Records shown:

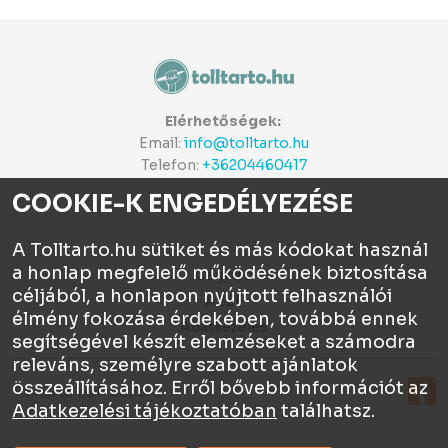
Elérhetőségek:
Email:
info@tolltarto.hu
Telefon:
+36204460417
COOKIE-K ENGEDÉLYEZÉSE
A Tolltarto.hu sütiket és más kódokat használ
a honlap megfelelő működésének biztosítása
Céginfo
céljából, a honlapon nyújtott felhasználói
ÁSZF
élmény fokozása érdekében, továbbá ennek
Adatkezelés
segítségével készít elemzéseket a számodra
releváns, személyre szabott ajánlatok
összeállításához. Erről bővebb információt az
Tolltartó.hu © 2026
Adatkezelési tájékoztatóban
találhatsz.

Problem to solve: All lines from the one containing "releváns, személyre szabott ajánlatok" down to the final line above are to be restated word for word; leave out the rest.

Solution to the exercise:
releváns, személyre szabott ajánlatok
összeállításához. Erről bővebb információt az
Tolltartó.hu © 2026
Adatkezelési tájékoztatóban
találhatsz.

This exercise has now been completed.